TP:  Yeah, I see what you mean, but I think I kind of disagree, too.  I mean, with D'Lo, trust me, we've got some ideas for him, and I think he'll do best to stay with us and ride it out.  He'll be a bigger star with us than he'd ever be down south.

But I mean, with Jarrett, I don't know that WCW really did anything with him, made him into any more of a star.  They got like our second best heel, a guy who was way over with our audience.  They didn't have to do anything with him.  It's just that our second best guy was that much better than anyone else they had, and they used him.  You can go back even to Nash and Hall, and it's the same thing.  They may have been higher on the card or been more important to the company after they left us, but they were already big stars thanks to us.

RS:  How about the talent moves that go the other way, like the Radicals coming up earlier this year?  Are those guys really in much better spots than they were six months ago?  I mean, Benoit's obviously going to be good wherever he goes, and Eddie's starting to catch on, but how about Malen.....

TP:  It's like I was saying earlier, there is a certain amount of frustration there, but there's also an effort in place to get all those guys to where they belong.  I know... I'm pretty sure you can look for a different direction for Dean Malenko in the next few weeks, for instance. We're going to let his real personality shine through, and I think you'll see a witty and intelligent Dean Malenko soon.

RS:  OK...  that's cool, but another facet of those guys' talents is that gimmick or no, they can just go [in the ring].  What do you think about Vince Russo's recent public statement about how the WWF's move towards more in-ring wrestling is a sign that Vince McMahon is out of ideas and his show is getting passť and boring?

TP:  [Laughing]  Oh, god....  you know, I totally disagree with that.  We're pretty well in tune with what the fans want, what they're responding to. Right now, I think this is a great direction for us to be going, especially since it plays to the strengths of so many guys on our roster.  If we keep giving the fans what they want, I can't see how we're out of good ideas.

RS:  In terms of staying on top with the fans, did you ever think you'd see the day when either company would rattle off 83 straight Monday night ratings wins again... I mean, did you realize that sometime in the next two months, you guys will be beating Nitro's streak?

TP:  Come again?

RS:  Back when you guys were struggling, Nitro beat you 82 weeks in a row....

TP:  Oh yeah, but now....

RS:  Yeah, now you're coming up on doing the same thing back at them. You'll beat that streak, I think in July...  did you even think it could swing so decisively, and do you see it continuing on much further before they close the gap?

TP:  Well, I know I hadn't really been thinking in terms of a streak like that, but I guess we always knew we could turn it around.  Since we really got back on top a couple years ago, we've always put our best effort out and wanted to win.  The fact that we've done it for however many weeks in a row just goes back to us being able to deliver something the fans want.  And with things the way they're going, I don't really see any reason to think our run will come to an end.  Our streak could end at some point in the future -- probably way, way down the line -- but I don't see us ever getting away from giving the fans a good show and losing that competitive edge. We'll be running strong for a long time to come.
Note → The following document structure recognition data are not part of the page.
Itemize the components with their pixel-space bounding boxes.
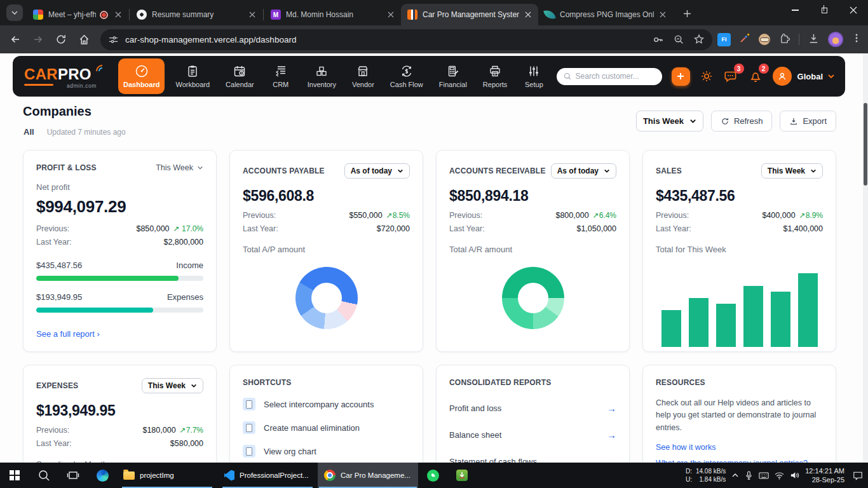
taskbar-app-chrome[interactable]: Car Pro Manageme... [318, 463, 418, 488]
extensions-puzzle-button[interactable] [778, 32, 790, 47]
bookmark-button[interactable] [693, 34, 705, 45]
notifications-button[interactable]: 2 [748, 69, 763, 84]
edge-icon [97, 470, 109, 482]
address-bar[interactable]: car-shop-management.vercel.app/dashboard [100, 29, 712, 50]
forward-button[interactable] [28, 29, 48, 50]
start-button[interactable] [0, 463, 29, 488]
browser-menu-button[interactable] [851, 33, 862, 46]
page-scrollbar[interactable] [863, 53, 868, 463]
edge-taskbar-icon[interactable] [88, 463, 117, 488]
tray-expand-button[interactable] [731, 471, 739, 479]
volume-tray-icon[interactable] [790, 471, 799, 480]
action-center-button[interactable] [853, 471, 863, 480]
customer-search[interactable] [557, 68, 662, 85]
see-full-report-link[interactable]: See a full report › [36, 329, 100, 339]
zoom-button[interactable] [673, 34, 684, 45]
month-label: M [716, 350, 736, 352]
export-button[interactable]: Export [780, 111, 836, 132]
nav-item-financial[interactable]: Financial [434, 58, 472, 94]
shortcut-create-elimination[interactable]: Create manual elimination [243, 421, 410, 434]
reload-button[interactable] [51, 29, 71, 50]
close-icon [388, 11, 394, 18]
taskbar-app-projectimg[interactable]: projectImg [117, 463, 217, 488]
tab-close-button[interactable] [386, 10, 396, 20]
shortcut-view-org-chart[interactable]: View org chart [243, 445, 410, 458]
cash-flow-icon [400, 64, 414, 78]
scrollbar-thumb[interactable] [864, 103, 867, 186]
upload-label: U: [686, 475, 692, 484]
add-new-button[interactable] [672, 67, 690, 86]
tab-close-button[interactable] [523, 10, 533, 20]
windows-logo-icon [10, 470, 20, 480]
period-select[interactable]: This Week [636, 111, 703, 132]
carpro-logo[interactable]: CARPRO admin.com [24, 67, 104, 86]
window-restore-button[interactable] [810, 0, 839, 20]
taskbar-app-whatsapp[interactable] [418, 463, 447, 488]
resources-card: RESOURCES Check out all our Help videos … [642, 365, 836, 463]
nav-item-calendar[interactable]: Calendar [220, 58, 259, 94]
calendar-icon [233, 64, 247, 78]
expenses-period-select[interactable]: This Week [142, 378, 203, 393]
report-cash-flows[interactable]: Statement of cash flows → [449, 456, 616, 463]
tab-search-button[interactable] [6, 4, 23, 21]
tab-resume-summary[interactable]: Resume summary [130, 4, 262, 25]
report-balance-sheet[interactable]: Balance sheet → [449, 430, 616, 440]
user-avatar[interactable] [773, 67, 792, 86]
filter-all[interactable]: All [24, 127, 34, 137]
back-button[interactable] [5, 29, 25, 50]
accounts-payable-period-select[interactable]: As of today [344, 163, 410, 179]
nav-item-workboard[interactable]: Workboard [170, 58, 215, 94]
messages-button[interactable]: 3 [723, 69, 738, 84]
tab-compress-png[interactable]: Compress PNG Images Onli [538, 4, 673, 25]
sales-period-select[interactable]: This Week [761, 163, 823, 179]
expenses-value: $193,949.95 [36, 292, 82, 302]
tab-meet[interactable]: Meet – yhj-efha-xor [27, 4, 128, 25]
fonts-extension-icon[interactable] [717, 33, 731, 46]
browser-profile-avatar[interactable] [828, 32, 843, 47]
wifi-tray-icon[interactable] [775, 471, 784, 480]
profit-loss-period-dropdown[interactable]: This Week [156, 163, 203, 172]
task-view-button[interactable] [58, 463, 88, 488]
report-profit-and-loss[interactable]: Profit and loss → [449, 403, 616, 414]
link-see-how-it-works[interactable]: See how it works [656, 443, 823, 452]
tab-momin-hossain[interactable]: Md. Momin Hossain [264, 4, 401, 25]
chevron-down-icon[interactable] [827, 72, 835, 80]
taskbar-app-idm[interactable] [447, 463, 477, 488]
microphone-tray-icon[interactable] [745, 471, 753, 480]
nav-item-reports[interactable]: Reports [478, 58, 513, 94]
nav-item-setup[interactable]: Setup [518, 58, 550, 94]
taskbar-clock[interactable]: 12:14:21 AM 28-Sep-25 [805, 466, 844, 485]
income-label: Income [176, 261, 203, 270]
tab-car-pro-active[interactable]: Car Pro Management System [401, 4, 538, 25]
window-close-button[interactable] [839, 0, 868, 20]
home-icon [78, 34, 90, 46]
window-minimize-button[interactable] [780, 0, 810, 20]
profit-loss-card: PROFIT & LOSS This Week Net profit $994,… [23, 150, 217, 352]
tab-close-button[interactable] [247, 10, 257, 20]
keyboard-tray-icon[interactable] [759, 471, 769, 480]
user-label[interactable]: Global [797, 72, 823, 81]
nav-item-inventory[interactable]: Inventory [302, 58, 341, 94]
shortcut-select-intercompany[interactable]: Select intercompany accounts [243, 398, 410, 410]
home-button[interactable] [74, 29, 94, 50]
tab-close-button[interactable] [113, 10, 123, 20]
color-picker-extension-icon[interactable] [739, 32, 750, 46]
card-title: ACCOUNTS PAYABLE [243, 166, 325, 175]
taskbar-app-vscode[interactable]: ProfessionalProject... [217, 463, 318, 488]
downloads-button[interactable] [808, 32, 820, 47]
tab-close-button[interactable] [658, 10, 668, 20]
password-manager-button[interactable] [652, 34, 664, 46]
accounts-receivable-period-select[interactable]: As of today [551, 163, 616, 179]
nav-item-cash-flow[interactable]: Cash Flow [385, 58, 428, 94]
settings-button[interactable] [700, 69, 714, 83]
network-speed-indicator[interactable]: D:14.08 kB/s U:1.84 kB/s [686, 467, 726, 484]
nav-item-dashboard[interactable]: Dashboard [118, 58, 165, 94]
taskbar-search-button[interactable] [29, 463, 58, 488]
new-tab-button[interactable] [678, 4, 696, 22]
nav-item-vendor[interactable]: Vendor [347, 58, 379, 94]
bar-mar [716, 304, 736, 347]
avatar-extension-icon[interactable] [759, 34, 770, 45]
nav-item-crm[interactable]: CRM [265, 58, 297, 94]
search-input[interactable] [576, 72, 652, 81]
refresh-button[interactable]: Refresh [711, 111, 773, 132]
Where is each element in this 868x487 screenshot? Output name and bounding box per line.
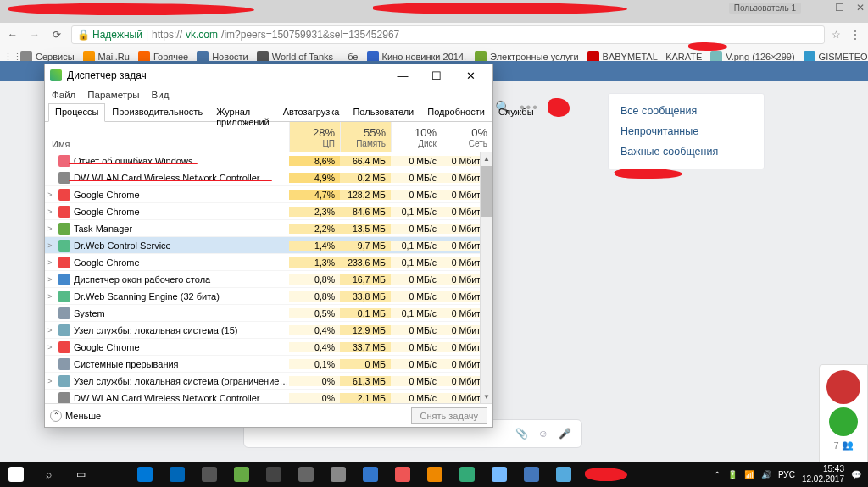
taskmgr-icon [50,69,62,81]
taskbar-app[interactable] [419,462,451,487]
process-row[interactable]: Системные прерывания 0,1% 0 МБ 0 МБ/с 0 … [45,356,492,373]
process-row[interactable]: DW WLAN Card Wireless Network Controller… [45,169,492,186]
star-icon[interactable]: ☆ [832,29,841,41]
process-row[interactable]: System 0,5% 0,1 МБ 0,1 МБ/с 0 Мбит/с [45,305,492,322]
close-button[interactable]: ✕ [453,65,487,86]
taskbar-app[interactable] [129,462,161,487]
tray-chevron-icon[interactable]: ⌃ [714,470,721,479]
end-task-button[interactable]: Снять задачу [411,407,488,424]
maximize-icon[interactable]: ☐ [835,2,844,14]
taskbar-app[interactable] [161,462,193,487]
vk-sidebar-item[interactable]: Все сообщения [609,101,764,121]
minimize-button[interactable]: — [386,65,420,86]
tab[interactable]: Службы [492,103,541,121]
process-row[interactable]: DW WLAN Card Wireless Network Controller… [45,390,492,403]
expand-icon[interactable]: > [45,258,55,267]
tab[interactable]: Автозагрузка [276,103,347,121]
scroll-thumb[interactable] [481,166,492,217]
menu-item[interactable]: Файл [52,90,75,100]
taskbar-app[interactable] [322,462,354,487]
taskbar-app[interactable] [354,462,387,487]
expand-icon[interactable]: > [45,343,55,351]
menu-item[interactable]: Вид [152,90,170,100]
process-row[interactable]: > Узел службы: локальная система (ограни… [45,373,492,390]
col-name[interactable]: ⌄Имя [45,122,289,152]
process-row[interactable]: > Dr.Web Scanning Engine (32 бита) 0,8% … [45,288,492,305]
tab[interactable]: Пользователи [346,103,420,121]
search-button[interactable]: ⌕ [32,462,64,487]
tab[interactable]: Процессы [48,103,105,122]
menu-icon[interactable]: ⋮ [848,27,863,42]
emoji-icon[interactable]: ☺ [538,428,548,440]
tab[interactable]: Журнал приложений [209,103,276,121]
process-row[interactable]: > Dr.Web Control Service 1,4% 9,7 МБ 0,1… [45,237,492,254]
tray-lang[interactable]: РУС [778,470,795,479]
taskbar-app[interactable] [97,462,129,487]
mic-icon[interactable]: 🎤 [559,428,571,440]
scroll-up-icon[interactable]: ▲ [481,152,492,165]
taskbar-app[interactable] [548,462,580,487]
cpu-cell: 0,5% [289,308,340,318]
tray-volume-icon[interactable]: 🔊 [761,470,771,479]
vk-side-widget[interactable]: 7 👥 [819,364,868,466]
system-tray[interactable]: ⌃ 🔋 📶 🔊 РУС 15:4312.02.2017 💬 [714,464,868,484]
process-row[interactable]: > Узел службы: локальная система (15) 0,… [45,322,492,339]
process-row[interactable]: Отчет об ошибках Windows 8,6% 66,4 МБ 0 … [45,152,492,169]
url-path: /im?peers=150759931&sel=135452967 [221,29,399,41]
expand-icon[interactable]: > [45,326,55,335]
expand-icon[interactable]: > [45,241,55,250]
process-row[interactable]: > Диспетчер окон рабочего стола 0,8% 16,… [45,271,492,288]
tray-icon[interactable]: 🔋 [727,470,737,479]
mem-cell: 33,8 МБ [340,291,391,302]
taskbar-app[interactable] [258,462,290,487]
tab[interactable]: Производительность [105,103,209,121]
col-network[interactable]: 0%Сеть [442,122,492,152]
col-cpu[interactable]: 28%ЦП [289,122,340,152]
minimize-icon[interactable]: — [813,2,823,14]
start-button[interactable] [0,462,32,487]
taskbar-app[interactable] [193,462,225,487]
process-row[interactable]: > Google Chrome 2,3% 84,6 МБ 0,1 МБ/с 0 … [45,203,492,220]
address-bar[interactable]: 🔒 Надежный | https://vk.com/im?peers=150… [71,25,825,44]
taskbar-app[interactable] [483,462,515,487]
taskbar-app[interactable] [225,462,258,487]
taskbar-app[interactable] [387,462,419,487]
tab[interactable]: Подробности [420,103,492,121]
tray-clock[interactable]: 15:4312.02.2017 [802,464,844,484]
disk-cell: 0 МБ/с [391,173,442,183]
disk-cell: 0 МБ/с [391,376,442,386]
expand-icon[interactable]: > [45,292,55,301]
action-center-icon[interactable]: 💬 [851,470,861,479]
col-memory[interactable]: 55%Память [340,122,391,152]
forward-button[interactable]: → [27,27,42,42]
process-icon [58,155,70,167]
close-icon[interactable]: ✕ [856,2,865,14]
process-row[interactable]: > Google Chrome 1,3% 233,6 МБ 0,1 МБ/с 0… [45,254,492,271]
expand-icon[interactable]: > [45,377,55,385]
expand-icon[interactable]: > [45,275,55,284]
taskbar-app[interactable] [451,462,483,487]
expand-icon[interactable]: > [45,224,55,233]
expand-icon[interactable]: > [45,208,55,216]
menu-item[interactable]: Параметры [87,90,139,100]
taskbar-app[interactable] [515,462,548,487]
col-disk[interactable]: 10%Диск [391,122,442,152]
scrollbar[interactable]: ▲ ▼ [480,152,492,403]
tray-network-icon[interactable]: 📶 [744,470,754,479]
back-button[interactable]: ← [5,27,20,42]
process-row[interactable]: > Task Manager 2,2% 13,5 МБ 0 МБ/с 0 Мби… [45,220,492,237]
scroll-down-icon[interactable]: ▼ [481,390,492,403]
vk-sidebar-item[interactable]: Непрочитанные [609,121,764,141]
user-badge[interactable]: Пользователь 1 [729,3,801,14]
process-row[interactable]: > Google Chrome 0,4% 33,7 МБ 0 МБ/с 0 Мб… [45,339,492,356]
taskbar-app[interactable] [290,462,322,487]
attach-icon[interactable]: 📎 [515,428,528,440]
reload-button[interactable]: ⟳ [49,27,64,42]
titlebar[interactable]: Диспетчер задач — ☐ ✕ [45,64,492,86]
vk-sidebar-item[interactable]: Важные сообщения [609,141,764,162]
maximize-button[interactable]: ☐ [420,65,453,86]
expand-icon[interactable]: > [45,191,55,199]
fewer-details-button[interactable]: ⌃Меньше [50,410,101,422]
task-view-button[interactable]: ▭ [64,462,97,487]
process-row[interactable]: > Google Chrome 4,7% 128,2 МБ 0 МБ/с 0 М… [45,186,492,203]
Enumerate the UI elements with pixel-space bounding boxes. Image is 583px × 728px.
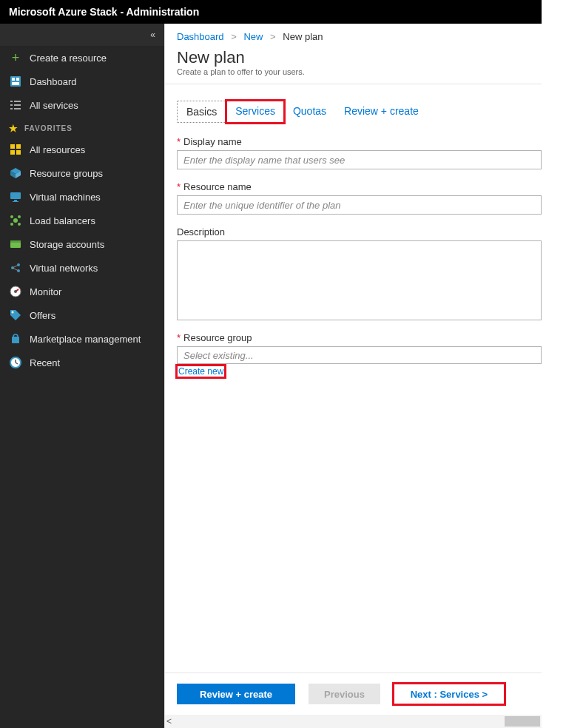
svg-rect-36 bbox=[12, 337, 19, 343]
resource-group-select[interactable]: Select existing... bbox=[177, 346, 542, 364]
sidebar-item-offers[interactable]: Offers bbox=[0, 303, 164, 327]
scrollbar-thumb[interactable] bbox=[505, 716, 540, 727]
field-display-name: *Display name Enter the display name tha… bbox=[177, 136, 542, 169]
storage-icon bbox=[9, 237, 22, 251]
svg-rect-5 bbox=[14, 101, 21, 102]
sidebar-item-all-resources[interactable]: All resources bbox=[0, 138, 164, 161]
svg-rect-1 bbox=[12, 78, 15, 81]
review-create-button[interactable]: Review + create bbox=[177, 684, 295, 704]
display-name-input[interactable]: Enter the display name that users see bbox=[177, 150, 542, 169]
chevron-right-icon: > bbox=[231, 31, 237, 42]
topbar: Microsoft Azure Stack - Administration bbox=[0, 0, 542, 24]
svg-rect-13 bbox=[16, 150, 21, 155]
resource-group-label: Resource group bbox=[183, 332, 252, 343]
svg-rect-3 bbox=[12, 82, 19, 85]
svg-point-35 bbox=[12, 311, 14, 314]
display-name-label: Display name bbox=[183, 136, 242, 147]
description-label: Description bbox=[177, 226, 225, 237]
star-icon: ★ bbox=[9, 123, 18, 134]
svg-point-23 bbox=[10, 223, 13, 226]
favorites-label: FAVORITES bbox=[24, 124, 73, 132]
breadcrumb: Dashboard > New > New plan bbox=[165, 24, 542, 45]
footer-actions: Review + create Previous Next : Services… bbox=[165, 673, 542, 715]
tab-review-create[interactable]: Review + create bbox=[335, 101, 428, 123]
svg-rect-10 bbox=[10, 144, 15, 149]
svg-point-24 bbox=[18, 223, 21, 226]
sidebar-item-storage-accounts[interactable]: Storage accounts bbox=[0, 232, 164, 256]
sidebar-label: All resources bbox=[30, 144, 85, 155]
svg-rect-4 bbox=[10, 101, 13, 102]
favorites-header: ★ FAVORITES bbox=[0, 118, 164, 138]
sidebar-item-virtual-networks[interactable]: Virtual networks bbox=[0, 256, 164, 280]
page-subtitle: Create a plan to offer to your users. bbox=[165, 67, 542, 84]
sidebar-label: Recent bbox=[30, 357, 60, 368]
svg-rect-19 bbox=[13, 201, 18, 202]
sidebar-item-load-balancers[interactable]: Load balancers bbox=[0, 209, 164, 232]
create-new-link[interactable]: Create new bbox=[177, 365, 225, 377]
svg-rect-12 bbox=[10, 150, 15, 155]
svg-line-31 bbox=[13, 268, 18, 271]
horizontal-scrollbar[interactable]: < bbox=[165, 715, 542, 728]
sidebar-label: Virtual machines bbox=[30, 192, 101, 203]
chevron-right-icon: > bbox=[270, 31, 276, 42]
gauge-icon bbox=[9, 285, 22, 298]
field-resource-name: *Resource name Enter the unique identifi… bbox=[177, 181, 542, 215]
network-icon bbox=[9, 261, 22, 274]
resource-name-input[interactable]: Enter the unique identifier of the plan bbox=[177, 195, 542, 215]
sidebar-item-recent[interactable]: Recent bbox=[0, 351, 164, 374]
svg-rect-8 bbox=[10, 108, 13, 109]
previous-button: Previous bbox=[309, 684, 380, 704]
field-description: Description bbox=[177, 226, 542, 320]
svg-line-30 bbox=[13, 265, 18, 268]
load-balancer-icon bbox=[9, 214, 22, 227]
tab-basics[interactable]: Basics bbox=[177, 101, 226, 123]
sidebar-label: Dashboard bbox=[30, 76, 77, 87]
sidebar-item-all-services[interactable]: All services bbox=[0, 93, 164, 117]
description-textarea[interactable] bbox=[177, 240, 542, 320]
field-resource-group: *Resource group Select existing... Creat… bbox=[177, 332, 542, 377]
dashboard-icon bbox=[9, 75, 22, 88]
tab-quotas[interactable]: Quotas bbox=[284, 101, 335, 123]
breadcrumb-link-dashboard[interactable]: Dashboard bbox=[177, 31, 224, 42]
sidebar-label: Monitor bbox=[30, 286, 61, 297]
svg-point-20 bbox=[13, 218, 18, 223]
sidebar-item-virtual-machines[interactable]: Virtual machines bbox=[0, 185, 164, 209]
breadcrumb-link-new[interactable]: New bbox=[243, 31, 263, 42]
form-content: Basics Services Quotas Review + create *… bbox=[165, 84, 542, 673]
sidebar-label: Load balancers bbox=[30, 215, 95, 226]
svg-rect-2 bbox=[16, 78, 19, 81]
svg-point-22 bbox=[18, 215, 21, 218]
placeholder-text: Enter the unique identifier of the plan bbox=[183, 200, 340, 211]
tabs: Basics Services Quotas Review + create bbox=[177, 101, 542, 123]
svg-rect-18 bbox=[14, 200, 17, 201]
svg-rect-26 bbox=[10, 240, 21, 243]
placeholder-text: Select existing... bbox=[183, 350, 254, 361]
cube-icon bbox=[9, 166, 22, 180]
bag-icon bbox=[9, 332, 22, 346]
sidebar-collapse-button[interactable]: « bbox=[0, 24, 164, 46]
sidebar-label: Virtual networks bbox=[30, 263, 98, 274]
sidebar-label: Create a resource bbox=[30, 53, 107, 64]
sidebar-item-dashboard[interactable]: Dashboard bbox=[0, 70, 164, 93]
sidebar-label: Resource groups bbox=[30, 168, 103, 179]
grid-icon bbox=[9, 143, 22, 156]
resource-name-label: Resource name bbox=[183, 181, 252, 192]
chevron-left-icon: < bbox=[166, 716, 172, 727]
svg-point-21 bbox=[10, 215, 13, 218]
svg-rect-17 bbox=[10, 192, 21, 199]
monitor-icon bbox=[9, 190, 22, 203]
next-services-button[interactable]: Next : Services > bbox=[394, 684, 505, 704]
sidebar-label: All services bbox=[30, 100, 78, 111]
svg-rect-6 bbox=[10, 104, 13, 106]
sidebar-item-resource-groups[interactable]: Resource groups bbox=[0, 161, 164, 185]
create-resource-button[interactable]: + Create a resource bbox=[0, 46, 164, 70]
sidebar: « + Create a resource Dashboard All serv… bbox=[0, 24, 164, 728]
sidebar-item-marketplace[interactable]: Marketplace management bbox=[0, 327, 164, 351]
list-icon bbox=[9, 98, 22, 112]
app-title: Microsoft Azure Stack - Administration bbox=[9, 6, 199, 18]
sidebar-label: Storage accounts bbox=[30, 239, 104, 250]
svg-rect-9 bbox=[14, 108, 21, 109]
tab-services[interactable]: Services bbox=[226, 101, 284, 123]
sidebar-item-monitor[interactable]: Monitor bbox=[0, 280, 164, 303]
svg-rect-7 bbox=[14, 104, 21, 106]
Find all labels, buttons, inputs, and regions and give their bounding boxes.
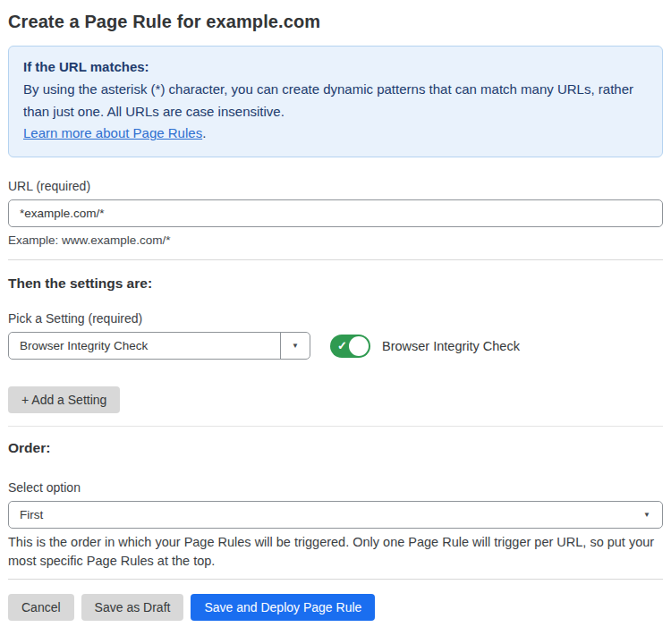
divider xyxy=(8,259,663,260)
setting-picker-label: Pick a Setting (required) xyxy=(8,311,663,326)
toggle-knob xyxy=(349,336,369,356)
toggle-label: Browser Integrity Check xyxy=(382,339,520,353)
link-suffix: . xyxy=(202,125,206,140)
divider xyxy=(8,426,663,427)
page-rule-form: Create a Page Rule for example.com If th… xyxy=(0,12,671,621)
footer-actions: Cancel Save as Draft Save and Deploy Pag… xyxy=(8,594,663,621)
setting-row: Browser Integrity Check ▼ ✓ Browser Inte… xyxy=(8,332,663,360)
info-box-link-line: Learn more about Page Rules. xyxy=(23,123,648,145)
order-select-label: Select option xyxy=(8,480,663,495)
add-setting-button[interactable]: + Add a Setting xyxy=(8,386,120,413)
url-field-label: URL (required) xyxy=(8,179,663,193)
info-box-heading: If the URL matches: xyxy=(23,56,648,79)
info-box-body: By using the asterisk (*) character, you… xyxy=(23,79,648,123)
setting-select-arrow-button[interactable]: ▼ xyxy=(280,333,310,359)
divider xyxy=(8,579,663,580)
browser-integrity-toggle[interactable]: ✓ xyxy=(330,335,370,358)
order-section-heading: Order: xyxy=(8,440,663,456)
url-input[interactable] xyxy=(8,199,663,227)
chevron-down-icon: ▼ xyxy=(643,512,650,519)
save-deploy-button[interactable]: Save and Deploy Page Rule xyxy=(191,594,375,621)
page-title: Create a Page Rule for example.com xyxy=(8,12,663,32)
order-select-arrow: ▼ xyxy=(643,502,662,528)
order-select[interactable]: First ▼ xyxy=(8,501,663,529)
setting-select-value: Browser Integrity Check xyxy=(9,333,280,359)
url-example-text: Example: www.example.com/* xyxy=(8,233,663,247)
chevron-down-icon: ▼ xyxy=(292,343,299,350)
save-draft-button[interactable]: Save as Draft xyxy=(81,594,184,621)
learn-more-link[interactable]: Learn more about Page Rules xyxy=(23,125,202,140)
url-match-info-box: If the URL matches: By using the asteris… xyxy=(8,46,663,157)
check-icon: ✓ xyxy=(337,340,347,352)
setting-select[interactable]: Browser Integrity Check ▼ xyxy=(8,332,310,360)
settings-section-heading: Then the settings are: xyxy=(8,275,663,292)
order-help-text: This is the order in which your Page Rul… xyxy=(8,533,663,571)
cancel-button[interactable]: Cancel xyxy=(8,594,74,621)
order-select-value: First xyxy=(9,502,643,528)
RS:  Alright, Doctor Tom...  I know it's getting on dinner time, and I do apologize for taking up so much of your time....

TP:  [Chuckling] Well, that wasn't all you, you know!

RS:  Yeah, but in any case, thanks a lot for your time, and I'm sure our readers appreciate it as well.

TP:  OK...  see you later....


Rick Scaia is a wrestling fan from Dayton, OH.  He's been doing this since 1995, but enjoyed it best when the suckers from SportsLine were actually PAYING him to be a fan.